The project is now entering its reporting phase and it already has some interesting facts and figures, including that the trial participants have driven their Nissan LEAF EVs more than 2.7 million km in less than 18 months – almost the equivalent of driving to the moon and back eight times. Dave also added that nearly 60% of the trial participants are looking to lease an EV when the trial ends.
Over the next six months My Electric Avenue will be disseminating its findings so that energy companies, car manufacturers and others can learn from the project.
The conference’s morning session had been chaired by ITV’s Formula E presenter Jennie Gow; the final conference session of the afternoon was chaired by the BBC’s Roger Harrabin and discussed Mobility in Future Cities, with the panel including Matthew Pencharz, senior environment adviser to the Mayor of London, and Christophe Arnaud of Bluepoint London, who provided delegates with the latest news on progress towards the launch of the Bolloré Group’s electric car sharing scheme – Autolib London – which he said should be up and running by the beginning of 2016.
Andy Eastlake, Managing Director, LowCVP, also took part in this panel session and focused on how we need to remain mobile and sustainable, and suggested that attitudes may need to change about vehicles and their ownership models.
Two LowCVP reports were also launched during the week of the conference.
The LowCVP 2050 Transport Energy Infrastructure Roadmaps provide a path to transport decarbonisation. They show that the UK can develop the infrastructure necessary to deliver the low carbon fuels of the future but that strong coordination is needed between key organisations. Initial public support will also often be needed to enable investment in the necessary infrastructure to be kick-started.
The research, by consultants Element Energy, says that the deployment of the public refuelling infrastructure that is necessary for the UK to meet its carbon emission reduction targets for transport will require investment of more than £10bn by 2050. It will also require long-term policy clarity and consistent government and regulatory support.
The Good Practice Guide for Local Measures to Encourage the Uptake of Low Emission Vehicles, produced by Urban Foresight, was also launched.

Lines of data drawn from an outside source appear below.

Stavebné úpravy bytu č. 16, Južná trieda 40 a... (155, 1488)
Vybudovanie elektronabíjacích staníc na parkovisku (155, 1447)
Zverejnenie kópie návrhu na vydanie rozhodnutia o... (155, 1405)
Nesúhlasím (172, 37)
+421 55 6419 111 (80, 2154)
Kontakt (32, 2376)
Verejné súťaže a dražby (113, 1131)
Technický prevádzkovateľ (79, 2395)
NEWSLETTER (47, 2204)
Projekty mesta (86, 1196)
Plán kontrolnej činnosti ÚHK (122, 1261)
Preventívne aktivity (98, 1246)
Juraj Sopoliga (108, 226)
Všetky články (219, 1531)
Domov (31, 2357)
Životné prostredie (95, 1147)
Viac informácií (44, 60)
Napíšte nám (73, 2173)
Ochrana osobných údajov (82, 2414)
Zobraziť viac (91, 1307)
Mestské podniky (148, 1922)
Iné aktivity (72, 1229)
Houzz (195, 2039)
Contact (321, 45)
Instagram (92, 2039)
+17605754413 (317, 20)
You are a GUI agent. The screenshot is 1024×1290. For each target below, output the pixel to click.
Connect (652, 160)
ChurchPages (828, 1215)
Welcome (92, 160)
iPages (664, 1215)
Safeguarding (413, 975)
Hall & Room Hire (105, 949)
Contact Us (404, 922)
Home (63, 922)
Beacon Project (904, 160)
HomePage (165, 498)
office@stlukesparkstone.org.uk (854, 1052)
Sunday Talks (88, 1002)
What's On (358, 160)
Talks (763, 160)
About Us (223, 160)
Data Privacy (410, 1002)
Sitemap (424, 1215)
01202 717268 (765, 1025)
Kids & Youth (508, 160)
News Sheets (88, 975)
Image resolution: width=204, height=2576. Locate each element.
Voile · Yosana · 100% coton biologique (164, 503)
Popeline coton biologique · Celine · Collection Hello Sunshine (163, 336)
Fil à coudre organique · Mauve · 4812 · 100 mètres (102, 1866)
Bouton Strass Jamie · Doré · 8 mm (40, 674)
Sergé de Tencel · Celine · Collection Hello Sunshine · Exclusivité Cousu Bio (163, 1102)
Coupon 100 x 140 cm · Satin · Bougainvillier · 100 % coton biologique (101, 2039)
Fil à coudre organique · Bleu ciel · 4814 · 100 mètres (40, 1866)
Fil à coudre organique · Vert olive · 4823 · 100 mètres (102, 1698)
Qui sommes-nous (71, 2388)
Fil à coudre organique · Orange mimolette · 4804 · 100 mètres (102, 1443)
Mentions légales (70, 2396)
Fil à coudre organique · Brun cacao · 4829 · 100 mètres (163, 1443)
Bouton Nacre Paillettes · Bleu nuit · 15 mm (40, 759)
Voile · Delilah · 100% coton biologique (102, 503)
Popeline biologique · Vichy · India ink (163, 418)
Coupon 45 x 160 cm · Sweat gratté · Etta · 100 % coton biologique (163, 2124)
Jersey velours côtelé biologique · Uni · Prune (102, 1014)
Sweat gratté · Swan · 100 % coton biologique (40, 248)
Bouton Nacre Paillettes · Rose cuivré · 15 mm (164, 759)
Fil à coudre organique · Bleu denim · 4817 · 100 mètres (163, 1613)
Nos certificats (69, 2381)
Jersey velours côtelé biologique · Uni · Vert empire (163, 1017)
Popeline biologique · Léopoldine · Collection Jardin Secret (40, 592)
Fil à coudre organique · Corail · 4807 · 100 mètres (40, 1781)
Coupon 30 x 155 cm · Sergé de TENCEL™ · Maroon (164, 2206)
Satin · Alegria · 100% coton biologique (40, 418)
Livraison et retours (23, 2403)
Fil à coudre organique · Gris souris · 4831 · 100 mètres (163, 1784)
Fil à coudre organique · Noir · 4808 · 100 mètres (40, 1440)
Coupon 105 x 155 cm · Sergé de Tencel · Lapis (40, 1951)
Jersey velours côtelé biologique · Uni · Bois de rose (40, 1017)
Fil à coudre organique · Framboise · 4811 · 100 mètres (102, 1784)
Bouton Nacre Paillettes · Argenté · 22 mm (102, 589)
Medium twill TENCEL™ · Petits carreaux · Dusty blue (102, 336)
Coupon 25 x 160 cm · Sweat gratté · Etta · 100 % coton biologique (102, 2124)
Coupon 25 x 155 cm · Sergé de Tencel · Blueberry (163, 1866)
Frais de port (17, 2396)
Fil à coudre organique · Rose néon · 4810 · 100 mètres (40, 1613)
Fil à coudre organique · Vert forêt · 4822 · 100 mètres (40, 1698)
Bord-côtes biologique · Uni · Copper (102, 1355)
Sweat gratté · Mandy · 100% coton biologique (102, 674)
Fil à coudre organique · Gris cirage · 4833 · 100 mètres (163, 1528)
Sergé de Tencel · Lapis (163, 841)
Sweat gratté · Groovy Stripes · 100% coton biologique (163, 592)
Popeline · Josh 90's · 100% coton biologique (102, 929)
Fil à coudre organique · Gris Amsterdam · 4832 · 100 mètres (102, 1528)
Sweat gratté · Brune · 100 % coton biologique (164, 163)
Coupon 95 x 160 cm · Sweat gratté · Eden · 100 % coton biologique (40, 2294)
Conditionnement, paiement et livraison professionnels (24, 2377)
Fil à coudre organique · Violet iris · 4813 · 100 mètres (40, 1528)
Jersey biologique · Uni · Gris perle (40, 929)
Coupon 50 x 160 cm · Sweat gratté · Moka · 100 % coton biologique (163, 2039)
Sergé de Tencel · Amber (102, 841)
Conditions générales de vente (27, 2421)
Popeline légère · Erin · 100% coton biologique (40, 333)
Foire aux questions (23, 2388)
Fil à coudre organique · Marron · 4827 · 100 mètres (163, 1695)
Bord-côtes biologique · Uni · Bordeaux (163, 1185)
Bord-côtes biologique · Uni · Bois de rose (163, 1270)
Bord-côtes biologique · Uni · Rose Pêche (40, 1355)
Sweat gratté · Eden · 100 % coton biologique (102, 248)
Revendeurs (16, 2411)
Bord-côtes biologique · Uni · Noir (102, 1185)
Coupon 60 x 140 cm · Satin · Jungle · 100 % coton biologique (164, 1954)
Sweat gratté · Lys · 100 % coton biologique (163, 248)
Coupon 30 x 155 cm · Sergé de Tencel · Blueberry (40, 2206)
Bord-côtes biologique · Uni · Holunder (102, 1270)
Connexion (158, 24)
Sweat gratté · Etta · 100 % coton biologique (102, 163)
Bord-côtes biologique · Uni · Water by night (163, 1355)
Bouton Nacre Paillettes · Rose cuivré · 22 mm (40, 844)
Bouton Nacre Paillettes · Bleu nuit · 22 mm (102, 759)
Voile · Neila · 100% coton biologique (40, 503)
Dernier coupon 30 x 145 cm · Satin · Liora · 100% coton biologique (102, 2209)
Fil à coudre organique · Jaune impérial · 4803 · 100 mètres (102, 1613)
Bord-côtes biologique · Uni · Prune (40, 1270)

A key recommendation is that policy measures implemented at the local level should be consistent with each other, and that common definitions and vocabulary for low emission vehicles should be established.
The LowCVP identified five ‘P’s from the Guide – levers that local authorities can most effectively use to influence low emission vehicle uptake at the local level:
• Parking – discounts for LEVs or dedicated bays
• Permits – discounts for LEVs to operate in low emission zones and for residents; preferential permits for LEV taxis
• Planning – embedding consideration for LEV fuelling infrastructure into local development
• Procurement – local authorities specifying LEVs for their own fleets and setting leading standards for their service providers
• Promotion – of the benefits to business and via educational activity within the local community.
The results of a LowCVP survey were also announced, the headline being that nearly half of ‘expert’ respondents expect their next car to be a battery electric or plug-in hybrid.
The LowCVP Conference 2015 concluded as it began: we know where we’re going with decarbonisation targets, and the low carbon technology that we need to get us there is being developed. But one of the key potential obstacles in moving to greater numbers of ultra-low emission vehicles on our roads is motorists’ perceptions about ultra-low emission vehicles. This is where Formula E can help to change views, but its messages also need to be disseminated more widely – which is where the partnership working of the LowCVP could help.